------ DATA LISTING ------
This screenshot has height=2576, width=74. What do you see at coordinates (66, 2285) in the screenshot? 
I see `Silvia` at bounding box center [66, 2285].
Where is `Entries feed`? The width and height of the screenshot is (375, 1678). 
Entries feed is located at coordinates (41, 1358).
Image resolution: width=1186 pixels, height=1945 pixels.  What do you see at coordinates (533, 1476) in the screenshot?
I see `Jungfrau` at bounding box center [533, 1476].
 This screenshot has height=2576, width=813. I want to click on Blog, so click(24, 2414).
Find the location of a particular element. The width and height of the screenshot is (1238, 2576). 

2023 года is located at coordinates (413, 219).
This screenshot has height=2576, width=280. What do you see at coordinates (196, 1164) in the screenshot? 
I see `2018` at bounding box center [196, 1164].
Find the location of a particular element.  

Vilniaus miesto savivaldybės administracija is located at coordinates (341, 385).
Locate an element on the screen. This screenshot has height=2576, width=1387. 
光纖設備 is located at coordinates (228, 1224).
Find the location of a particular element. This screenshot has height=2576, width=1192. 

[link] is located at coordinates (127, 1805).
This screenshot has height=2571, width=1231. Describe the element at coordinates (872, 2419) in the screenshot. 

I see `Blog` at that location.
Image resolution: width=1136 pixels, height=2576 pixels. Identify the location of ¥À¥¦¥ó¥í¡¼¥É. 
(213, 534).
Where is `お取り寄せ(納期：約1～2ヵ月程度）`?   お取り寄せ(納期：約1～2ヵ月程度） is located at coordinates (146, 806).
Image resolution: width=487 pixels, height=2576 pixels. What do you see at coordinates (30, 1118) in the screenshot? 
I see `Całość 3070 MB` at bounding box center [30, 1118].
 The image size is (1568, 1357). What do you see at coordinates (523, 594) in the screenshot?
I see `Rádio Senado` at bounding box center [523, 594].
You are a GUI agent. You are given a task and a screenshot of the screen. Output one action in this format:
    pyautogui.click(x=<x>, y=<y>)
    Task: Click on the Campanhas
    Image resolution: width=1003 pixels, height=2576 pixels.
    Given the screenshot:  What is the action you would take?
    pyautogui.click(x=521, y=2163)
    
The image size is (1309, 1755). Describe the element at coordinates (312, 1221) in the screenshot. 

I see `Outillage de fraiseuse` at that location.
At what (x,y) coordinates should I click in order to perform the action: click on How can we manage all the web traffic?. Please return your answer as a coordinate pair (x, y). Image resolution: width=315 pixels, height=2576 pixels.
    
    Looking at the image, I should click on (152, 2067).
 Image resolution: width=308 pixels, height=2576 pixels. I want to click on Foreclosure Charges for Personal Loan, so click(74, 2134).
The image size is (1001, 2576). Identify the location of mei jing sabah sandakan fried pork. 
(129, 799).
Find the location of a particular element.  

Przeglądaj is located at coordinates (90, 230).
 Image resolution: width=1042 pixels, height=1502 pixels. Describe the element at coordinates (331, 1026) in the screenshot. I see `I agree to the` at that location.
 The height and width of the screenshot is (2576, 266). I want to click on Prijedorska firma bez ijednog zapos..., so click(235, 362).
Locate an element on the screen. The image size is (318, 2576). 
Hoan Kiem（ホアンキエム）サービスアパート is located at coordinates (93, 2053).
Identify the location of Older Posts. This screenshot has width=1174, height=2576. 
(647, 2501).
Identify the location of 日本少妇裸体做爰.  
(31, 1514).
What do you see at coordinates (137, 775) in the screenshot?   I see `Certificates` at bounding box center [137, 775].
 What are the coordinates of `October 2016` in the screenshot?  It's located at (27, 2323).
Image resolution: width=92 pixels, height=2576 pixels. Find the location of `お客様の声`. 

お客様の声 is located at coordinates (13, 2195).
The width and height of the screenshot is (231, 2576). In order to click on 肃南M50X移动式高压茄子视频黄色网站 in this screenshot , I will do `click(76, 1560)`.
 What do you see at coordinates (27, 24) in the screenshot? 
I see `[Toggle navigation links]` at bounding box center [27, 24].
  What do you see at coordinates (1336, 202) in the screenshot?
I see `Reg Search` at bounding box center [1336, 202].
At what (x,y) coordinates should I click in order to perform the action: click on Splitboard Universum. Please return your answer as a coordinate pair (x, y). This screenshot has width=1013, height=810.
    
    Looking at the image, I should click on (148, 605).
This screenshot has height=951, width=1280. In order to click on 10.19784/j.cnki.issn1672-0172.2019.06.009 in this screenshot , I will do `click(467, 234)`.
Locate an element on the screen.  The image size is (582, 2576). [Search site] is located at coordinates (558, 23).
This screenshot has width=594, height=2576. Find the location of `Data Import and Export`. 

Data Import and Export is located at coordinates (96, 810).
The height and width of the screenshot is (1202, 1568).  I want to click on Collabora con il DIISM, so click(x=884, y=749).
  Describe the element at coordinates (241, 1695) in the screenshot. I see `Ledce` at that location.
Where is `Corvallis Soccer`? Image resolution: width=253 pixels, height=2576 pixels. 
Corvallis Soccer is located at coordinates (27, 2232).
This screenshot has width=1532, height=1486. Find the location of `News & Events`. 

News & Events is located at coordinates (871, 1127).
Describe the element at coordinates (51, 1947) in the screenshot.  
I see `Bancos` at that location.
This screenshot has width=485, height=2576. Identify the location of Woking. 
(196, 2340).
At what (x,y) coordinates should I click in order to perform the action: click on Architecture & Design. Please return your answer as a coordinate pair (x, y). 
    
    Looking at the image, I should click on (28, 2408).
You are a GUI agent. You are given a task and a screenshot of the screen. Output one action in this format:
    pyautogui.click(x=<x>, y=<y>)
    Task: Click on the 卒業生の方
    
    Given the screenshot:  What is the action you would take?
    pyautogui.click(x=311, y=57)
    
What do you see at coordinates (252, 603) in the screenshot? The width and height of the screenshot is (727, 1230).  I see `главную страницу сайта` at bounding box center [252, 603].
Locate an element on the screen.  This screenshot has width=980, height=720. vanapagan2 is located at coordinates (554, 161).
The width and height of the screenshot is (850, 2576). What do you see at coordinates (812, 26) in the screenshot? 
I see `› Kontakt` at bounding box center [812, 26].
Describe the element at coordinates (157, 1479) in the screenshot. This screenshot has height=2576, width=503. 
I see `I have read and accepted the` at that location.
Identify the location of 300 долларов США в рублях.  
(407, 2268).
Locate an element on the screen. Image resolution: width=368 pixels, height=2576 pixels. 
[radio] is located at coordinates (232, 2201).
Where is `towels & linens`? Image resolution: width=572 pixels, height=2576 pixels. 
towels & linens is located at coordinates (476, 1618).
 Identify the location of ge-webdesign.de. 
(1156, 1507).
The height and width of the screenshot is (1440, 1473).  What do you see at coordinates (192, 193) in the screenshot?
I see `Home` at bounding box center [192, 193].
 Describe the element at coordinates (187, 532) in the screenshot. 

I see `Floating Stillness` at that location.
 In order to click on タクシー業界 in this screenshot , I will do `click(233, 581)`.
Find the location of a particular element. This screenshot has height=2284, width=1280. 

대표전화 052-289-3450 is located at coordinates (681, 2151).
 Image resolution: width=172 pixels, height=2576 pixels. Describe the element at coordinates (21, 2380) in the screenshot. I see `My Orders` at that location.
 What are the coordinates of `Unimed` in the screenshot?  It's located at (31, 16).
------
EXERCISE INSTRUCTIONS: Reproduce the material exactly, with every line intact.

EXPECTED ANSWER:
This screenshot has height=2576, width=74. What do you see at coordinates (66, 2285) in the screenshot? 
I see `Silvia` at bounding box center [66, 2285].
Where is `Entries feed`? The width and height of the screenshot is (375, 1678). 
Entries feed is located at coordinates (41, 1358).
Image resolution: width=1186 pixels, height=1945 pixels.  What do you see at coordinates (533, 1476) in the screenshot?
I see `Jungfrau` at bounding box center [533, 1476].
 This screenshot has height=2576, width=813. I want to click on Blog, so click(24, 2414).
Find the location of a particular element. The width and height of the screenshot is (1238, 2576). 

2023 года is located at coordinates (413, 219).
This screenshot has height=2576, width=280. What do you see at coordinates (196, 1164) in the screenshot? 
I see `2018` at bounding box center [196, 1164].
Find the location of a particular element.  

Vilniaus miesto savivaldybės administracija is located at coordinates (341, 385).
Locate an element on the screen. This screenshot has height=2576, width=1387. 
光纖設備 is located at coordinates (228, 1224).
Find the location of a particular element. This screenshot has height=2576, width=1192. 

[link] is located at coordinates (127, 1805).
This screenshot has height=2571, width=1231. Describe the element at coordinates (872, 2419) in the screenshot. 

I see `Blog` at that location.
Image resolution: width=1136 pixels, height=2576 pixels. Identify the location of ¥À¥¦¥ó¥í¡¼¥É. 
(213, 534).
Where is `お取り寄せ(納期：約1～2ヵ月程度）`?   お取り寄せ(納期：約1～2ヵ月程度） is located at coordinates (146, 806).
Image resolution: width=487 pixels, height=2576 pixels. What do you see at coordinates (30, 1118) in the screenshot? 
I see `Całość 3070 MB` at bounding box center [30, 1118].
 The image size is (1568, 1357). What do you see at coordinates (523, 594) in the screenshot?
I see `Rádio Senado` at bounding box center [523, 594].
You are a GUI agent. You are given a task and a screenshot of the screen. Output one action in this format:
    pyautogui.click(x=<x>, y=<y>)
    Task: Click on the Campanhas
    Image resolution: width=1003 pixels, height=2576 pixels.
    Given the screenshot:  What is the action you would take?
    pyautogui.click(x=521, y=2163)
    
The image size is (1309, 1755). Describe the element at coordinates (312, 1221) in the screenshot. 

I see `Outillage de fraiseuse` at that location.
At what (x,y) coordinates should I click in order to perform the action: click on How can we manage all the web traffic?. Please return your answer as a coordinate pair (x, y). Image resolution: width=315 pixels, height=2576 pixels.
    
    Looking at the image, I should click on (152, 2067).
 Image resolution: width=308 pixels, height=2576 pixels. I want to click on Foreclosure Charges for Personal Loan, so click(74, 2134).
The image size is (1001, 2576). Identify the location of mei jing sabah sandakan fried pork. 
(129, 799).
Find the location of a particular element.  

Przeglądaj is located at coordinates (90, 230).
 Image resolution: width=1042 pixels, height=1502 pixels. Describe the element at coordinates (331, 1026) in the screenshot. I see `I agree to the` at that location.
 The height and width of the screenshot is (2576, 266). I want to click on Prijedorska firma bez ijednog zapos..., so click(235, 362).
Locate an element on the screen. The image size is (318, 2576). 
Hoan Kiem（ホアンキエム）サービスアパート is located at coordinates (93, 2053).
Identify the location of Older Posts. This screenshot has width=1174, height=2576. 
(647, 2501).
Identify the location of 日本少妇裸体做爰.  
(31, 1514).
What do you see at coordinates (137, 775) in the screenshot?   I see `Certificates` at bounding box center [137, 775].
 What are the coordinates of `October 2016` in the screenshot?  It's located at (27, 2323).
Image resolution: width=92 pixels, height=2576 pixels. Find the location of `お客様の声`. 

お客様の声 is located at coordinates (13, 2195).
The width and height of the screenshot is (231, 2576). In order to click on 肃南M50X移动式高压茄子视频黄色网站 in this screenshot , I will do `click(76, 1560)`.
 What do you see at coordinates (27, 24) in the screenshot? 
I see `[Toggle navigation links]` at bounding box center [27, 24].
  What do you see at coordinates (1336, 202) in the screenshot?
I see `Reg Search` at bounding box center [1336, 202].
At what (x,y) coordinates should I click in order to perform the action: click on Splitboard Universum. Please return your answer as a coordinate pair (x, y). This screenshot has width=1013, height=810.
    
    Looking at the image, I should click on (148, 605).
This screenshot has height=951, width=1280. In order to click on 10.19784/j.cnki.issn1672-0172.2019.06.009 in this screenshot , I will do `click(467, 234)`.
Locate an element on the screen.  The image size is (582, 2576). [Search site] is located at coordinates (558, 23).
This screenshot has width=594, height=2576. Find the location of `Data Import and Export`. 

Data Import and Export is located at coordinates (96, 810).
The height and width of the screenshot is (1202, 1568).  I want to click on Collabora con il DIISM, so click(x=884, y=749).
  Describe the element at coordinates (241, 1695) in the screenshot. I see `Ledce` at that location.
Where is `Corvallis Soccer`? Image resolution: width=253 pixels, height=2576 pixels. 
Corvallis Soccer is located at coordinates (27, 2232).
This screenshot has width=1532, height=1486. Find the location of `News & Events`. 

News & Events is located at coordinates (871, 1127).
Describe the element at coordinates (51, 1947) in the screenshot.  
I see `Bancos` at that location.
This screenshot has width=485, height=2576. Identify the location of Woking. 
(196, 2340).
At what (x,y) coordinates should I click in order to perform the action: click on Architecture & Design. Please return your answer as a coordinate pair (x, y). 
    
    Looking at the image, I should click on (28, 2408).
You are a GUI agent. You are given a task and a screenshot of the screen. Output one action in this format:
    pyautogui.click(x=<x>, y=<y>)
    Task: Click on the 卒業生の方
    
    Given the screenshot:  What is the action you would take?
    pyautogui.click(x=311, y=57)
    
What do you see at coordinates (252, 603) in the screenshot? The width and height of the screenshot is (727, 1230).  I see `главную страницу сайта` at bounding box center [252, 603].
Locate an element on the screen.  This screenshot has width=980, height=720. vanapagan2 is located at coordinates (554, 161).
The width and height of the screenshot is (850, 2576). What do you see at coordinates (812, 26) in the screenshot? 
I see `› Kontakt` at bounding box center [812, 26].
Describe the element at coordinates (157, 1479) in the screenshot. This screenshot has height=2576, width=503. 
I see `I have read and accepted the` at that location.
Identify the location of 300 долларов США в рублях.  
(407, 2268).
Locate an element on the screen. Image resolution: width=368 pixels, height=2576 pixels. 
[radio] is located at coordinates (232, 2201).
Where is `towels & linens`? Image resolution: width=572 pixels, height=2576 pixels. 
towels & linens is located at coordinates (476, 1618).
 Identify the location of ge-webdesign.de. 
(1156, 1507).
The height and width of the screenshot is (1440, 1473).  What do you see at coordinates (192, 193) in the screenshot?
I see `Home` at bounding box center [192, 193].
 Describe the element at coordinates (187, 532) in the screenshot. 

I see `Floating Stillness` at that location.
 In order to click on タクシー業界 in this screenshot , I will do `click(233, 581)`.
Find the location of a particular element. This screenshot has height=2284, width=1280. 

대표전화 052-289-3450 is located at coordinates (681, 2151).
 Image resolution: width=172 pixels, height=2576 pixels. Describe the element at coordinates (21, 2380) in the screenshot. I see `My Orders` at that location.
 What are the coordinates of `Unimed` in the screenshot?  It's located at (31, 16).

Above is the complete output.